Results and discussion

The 22-year trend analysis revealed that 63% of the pixels exhibited a statistically significant decreasing trend in NDVI, with the most pronounced declines occurring in central Khatam and the plains of Abarkooh. Precipitation displayed a significant negative trend over 69% of the study area, with an average annual decrease of approximately 1.5 mm. Declining precipitation was statistically associated with reduced soil moisture, and 58% of the pixels showed a negative soil-moisture trend. In contrast, actual evapotranspiration exhibited an increasing trend in 47% of the low-lying and arid areas, while wind speed increased in 42% of the open eastern zones, indicating conditions conducive to enhanced wind erosion.

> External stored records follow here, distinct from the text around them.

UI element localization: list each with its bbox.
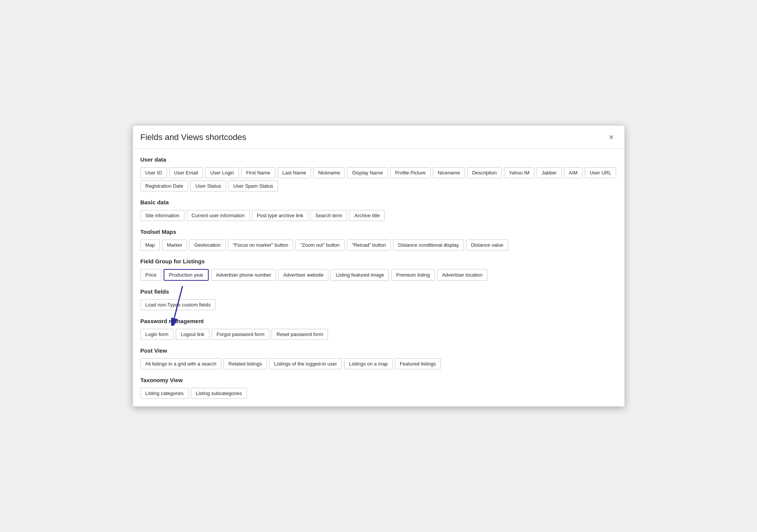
modal-title: Fields and Views shortcodes	[140, 132, 247, 142]
tags-container-post-view: All listings in a grid with a searchRela…	[140, 358, 617, 369]
section-toolset-maps: Toolset MapsMapMarkerGeolocation"Focus o…	[140, 229, 617, 250]
section-field-group-listings: Field Group for ListingsPriceProduction …	[140, 258, 617, 281]
section-title-post-view: Post View	[140, 347, 617, 354]
close-button[interactable]: ×	[606, 132, 617, 143]
tag-last-name[interactable]: Last Name	[278, 167, 311, 178]
section-taxonomy-view: Taxonomy ViewListing categoriesListing s…	[140, 377, 617, 399]
tag-user-status[interactable]: User Status	[190, 180, 226, 191]
section-post-view: Post ViewAll listings in a grid with a s…	[140, 347, 617, 369]
tag-forgot-password-form[interactable]: Forgot password form	[212, 329, 269, 340]
tag-listings-of-the-logged-in-user[interactable]: Listings of the logged-in user	[269, 358, 342, 369]
tag-archive-title[interactable]: Archive title	[350, 210, 385, 221]
section-title-field-group-listings: Field Group for Listings	[140, 258, 617, 264]
tag-logout-link[interactable]: Logout link	[176, 329, 209, 340]
tags-container-toolset-maps: MapMarkerGeolocation"Focus on marker" bu…	[140, 240, 617, 250]
tag-advertiser-location[interactable]: Advertiser location	[437, 269, 487, 281]
tag-listing-categories[interactable]: Listing categories	[140, 388, 189, 399]
tag-geolocation[interactable]: Geolocation	[189, 240, 225, 250]
tags-container-post-fields: Load non-Types custom fields	[140, 299, 617, 310]
tag-listings-on-a-map[interactable]: Listings on a map	[344, 358, 393, 369]
tag-"reload"-button[interactable]: "Reload" button	[347, 240, 391, 250]
tag-all-listings-in-a-grid-with-a-search[interactable]: All listings in a grid with a search	[140, 358, 222, 369]
tag-profile-picture[interactable]: Profile Picture	[390, 167, 431, 178]
section-basic-data: Basic dataSite informationCurrent user i…	[140, 199, 617, 221]
tag-jabber[interactable]: Jabber	[537, 167, 562, 178]
tag-user-url[interactable]: User URL	[585, 167, 616, 178]
tag-current-user-information[interactable]: Current user information	[187, 210, 250, 221]
tag-price[interactable]: Price	[140, 269, 162, 281]
tag-listing-featured-image[interactable]: Listing featured image	[331, 269, 389, 281]
tags-container-user-data: User IDUser EmailUser LoginFirst NameLas…	[140, 167, 617, 191]
modal-container: Fields and Views shortcodes × User dataU…	[133, 125, 625, 407]
section-title-password-management: Password management	[140, 318, 617, 324]
tag-map[interactable]: Map	[140, 240, 160, 250]
section-title-post-fields: Post fields	[140, 288, 617, 295]
tag-featured-listings[interactable]: Featured listings	[395, 358, 441, 369]
tag-user-email[interactable]: User Email	[169, 167, 203, 178]
tags-container-field-group-listings: PriceProduction yearAdvertiser phone num…	[140, 269, 617, 281]
highlighted-tag-wrapper: Production year	[164, 269, 209, 281]
tag-load-non-types-custom-fields[interactable]: Load non-Types custom fields	[140, 299, 216, 310]
tag-listing-subcategories[interactable]: Listing subcategories	[191, 388, 247, 399]
modal-header: Fields and Views shortcodes ×	[133, 126, 624, 149]
tag-site-information[interactable]: Site information	[140, 210, 184, 221]
tag-display-name[interactable]: Display Name	[347, 167, 388, 178]
tag-production-year[interactable]: Production year	[164, 269, 209, 281]
tag-user-id[interactable]: User ID	[140, 167, 167, 178]
section-password-management: Password managementLogin formLogout link…	[140, 318, 617, 340]
tag-distance-value[interactable]: Distance value	[466, 240, 508, 250]
tags-container-password-management: Login formLogout linkForgot password for…	[140, 329, 617, 340]
tag-advertiser-website[interactable]: Advertiser website	[278, 269, 328, 281]
tag-advertiser-phone-number[interactable]: Advertiser phone number	[211, 269, 276, 281]
tag-marker[interactable]: Marker	[162, 240, 187, 250]
section-post-fields: Post fieldsLoad non-Types custom fields	[140, 288, 617, 310]
tag-premium-listing[interactable]: Premium listing	[391, 269, 435, 281]
tag-description[interactable]: Description	[467, 167, 502, 178]
tag-nickname[interactable]: Nickname	[313, 167, 345, 178]
section-title-toolset-maps: Toolset Maps	[140, 229, 617, 235]
section-user-data: User dataUser IDUser EmailUser LoginFirs…	[140, 156, 617, 191]
tag-registration-date[interactable]: Registration Date	[140, 180, 188, 191]
section-title-basic-data: Basic data	[140, 199, 617, 205]
modal-body: User dataUser IDUser EmailUser LoginFirs…	[133, 149, 624, 406]
tag-user-spam-status[interactable]: User Spam Status	[228, 180, 278, 191]
tag-search-term[interactable]: Search term	[311, 210, 347, 221]
tag-yahoo-im[interactable]: Yahoo IM	[504, 167, 535, 178]
tag-distance-conditional-display[interactable]: Distance conditional display	[393, 240, 464, 250]
section-title-user-data: User data	[140, 156, 617, 163]
tag-first-name[interactable]: First Name	[241, 167, 275, 178]
tag-"focus-on-marker"-button[interactable]: "Focus on marker" button	[228, 240, 293, 250]
tag-post-type-archive-link[interactable]: Post type archive link	[252, 210, 308, 221]
tags-container-basic-data: Site informationCurrent user information…	[140, 210, 617, 221]
tag-"zoom-out"-button[interactable]: "Zoom out" button	[295, 240, 345, 250]
tag-reset-password-form[interactable]: Reset password form	[272, 329, 328, 340]
tag-user-login[interactable]: User Login	[205, 167, 239, 178]
tag-nicename[interactable]: Nicename	[433, 167, 465, 178]
tag-login-form[interactable]: Login form	[140, 329, 173, 340]
tag-aim[interactable]: AIM	[564, 167, 582, 178]
section-title-taxonomy-view: Taxonomy View	[140, 377, 617, 383]
tag-related-listings[interactable]: Related listings	[223, 358, 267, 369]
tags-container-taxonomy-view: Listing categoriesListing subcategories	[140, 388, 617, 399]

Correlation analysis demonstrated strong and statistically significant positive relationships between NDVI and both precipitation and soil moisture across large portions of the region, highlighting the importance of moisture availability for vegetation dynamics in dry environments. Conversely, negative correlations between NDVI and wind speed predominated in eastern and central plains, suggesting an inverse association between vegetation cover and wind activity. The relationship between NDVI and actual evapotranspiration varied spatially, reflecting differences in moisture availability and surface conditions. Overall, these findings indicate a clear spatio-temporal co-variation and statistical alignment among environmental proxy indicators, which collectively reflect conditions associated with desertification-related processes, rather than direct causal mechanisms.



Conclusion

The results of this study demonstrate that the dryland ecosystems of southern Yazd Province are characterized by concurrent trends of declining vegetation cover, decreasing precipitation and soil moisture, increasing evapotranspiration, and rising wind speeds. The significant reduction in NDVI across more than half of the study area, accompanied by unfavorable trends in key climatic variables, indicates increasing environmental vulnerability and declining land stability. Statistical relationships suggest that precipitation and soil moisture exhibit the strongest positive associations with vegetation dynamics, while wind speed and evapotranspiration show inverse or spatially variable relationships with NDVI in arid and low-lying areas. Although these findings do not imply direct causality, they highlight the potential reinforcement of desertification-related conditions if current trends persist. Therefore, continuous monitoring of climatic and environmental proxy indicators using satellite-based data, along with targeted land and water management strategies, vegetation restoration programs, and wind erosion control measures, is essential for supporting sustainable land management and mitigating environmental degradation in one of Iran’s most sensitive dryland regions.